Her eyes softened. “Took you long enough.”

A low laugh rumbled from the middle of my chest. “The timing wasn’t quite right.”

“Me taking my last breath wasn’t the right time to tell me you loved me back?”

Though she said those words in a teasing tone, they had never been truer.

“I almost lost you, amor .” That reality alone was far too terrifying for me to even imagine. Who knew that being in love was like having your heart ripped out of your chest, exposed to the world and all its terrors?

“I’m here, Manuel. I’m here, and I’m not going anywhere for a long, long time, okay? Because I love you too, and I can’t think of living a life without you.”

That was sweet music to my ears.

I pressed my lips to hers and chuckled when I heard the heart rate monitor spike again.

“I think I better stop. We don’t want you going into cardiac arrest now, do we?” I went to move away, but then she circled her arms around my neck and pulled me back down.
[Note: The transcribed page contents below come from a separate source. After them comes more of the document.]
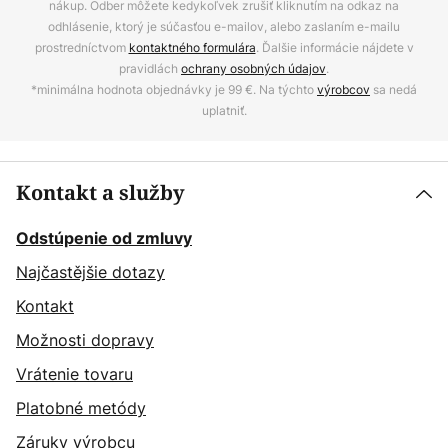
nákup. Odber môžete kedykoľvek zrušiť kliknutím na odkaz na
odhlásenie, ktorý je súčasťou e-mailov, alebo zaslaním e-mailu
prostredníctvom
kontaktného formulára
. Ďalšie informácie nájdete v
pravidlách
ochrany osobných údajov
.
*minimálna hodnota objednávky je 99 €. Na týchto
výrobcov
sa nedá
uplatniť.
Kontakt a služby
Odstúpenie od zmluvy
Najčastějšie dotazy
Kontakt
Možnosti dopravy
Vrátenie tovaru
Platobné metódy
Záruky výrobcu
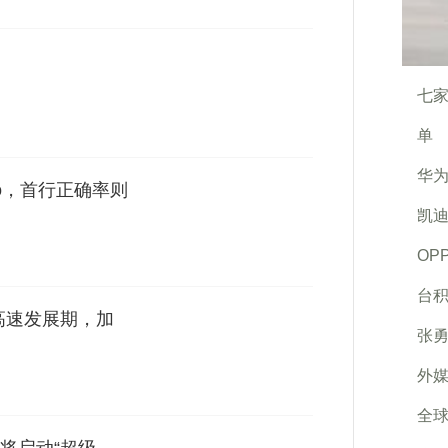
七家
单
华
Pro，首行正确率则
凯
OP
台
高速发展期，加
张勇
外媒
全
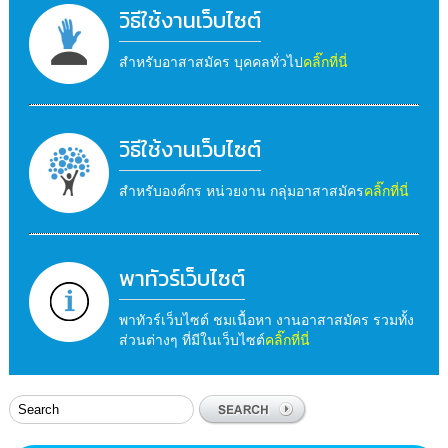
วิธีใช้งานเว็บไซต์
สำหรับอาสาสมัคร บุคคลทั่วไป
คลิ๊กที่นี่
วิธีใช้งานเว็บไซต์
สำหรับองค์กร หน่วยงาน กลุ่มอาสาสมัคร
คลิ๊กที่นี่
พาทัวร์เว็บไซต์
พาทัวร์เว็บไซต์ ชมเนื้อหา งานอาสาสมัคร รวมทั้ง
ส่วนต่างๆ ที่มีในเว็บไซต์
คลิ๊กที่นี่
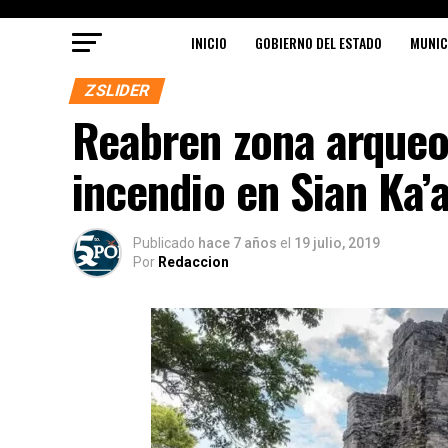
INICIO
GOBIERNO DEL ESTADO
MUNIC
ZSLIDER
Reabren zona arqueol
incendio en Sian Ka’
Publicado
hace 7 años
el
19 julio, 2019
Por
Redaccion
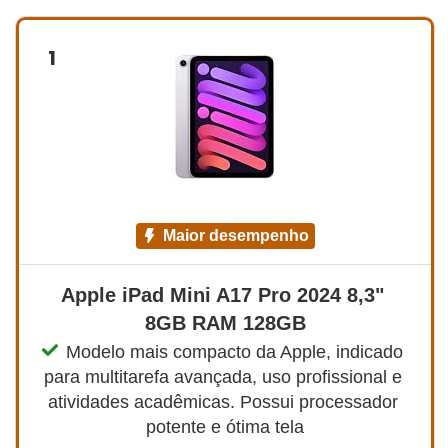
1
maior desempenho
Apple iPad Mini A17 Pro 2024 8,3" 
8GB RAM 128GB
Modelo mais compacto da Apple, indicado 
para multitarefa avançada, uso profissional e 
atividades acadêmicas. Possui processador 
potente e ótima tela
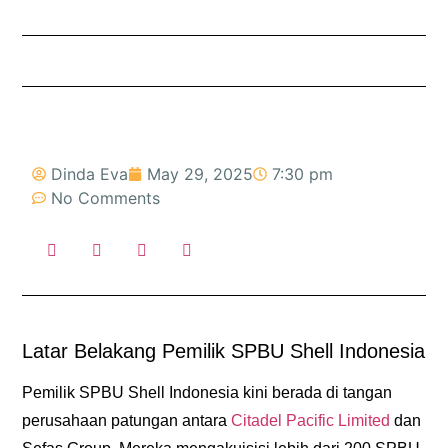
Dinda Eva
May 29, 2025
7:30 pm
No Comments
Latar Belakang Pemilik SPBU Shell Indonesia
Pemilik SPBU Shell Indonesia kini berada di tangan
perusahaan patungan antara
Citadel Pacific Limited
dan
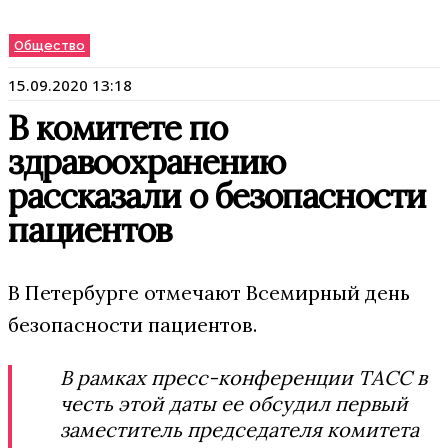
Общество
15.09.2020 13:18
В комитете по
здравоохранению
рассказали о безопасности
пациентов
В Петербурге отмечают Всемирный день
безопасности пациентов.
В рамках пресс-конференции ТАСС в
честь этой даты ее обсудил первый
заместитель председателя комитета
“No, don’t ever stop, Manuel Gomez. Don’t you dare stop.” And then she captured my lips in another kiss.

And that was just the start of many we would share in our lifetime.

My life would never be simple. I was the mafia king of Chicago. I still had enemies at every turn. And there would be more blood spilled in my name and the Brotherhood.

But as long as she stayed by my side, I knew that I’d be able to withstand whatever storm came our way.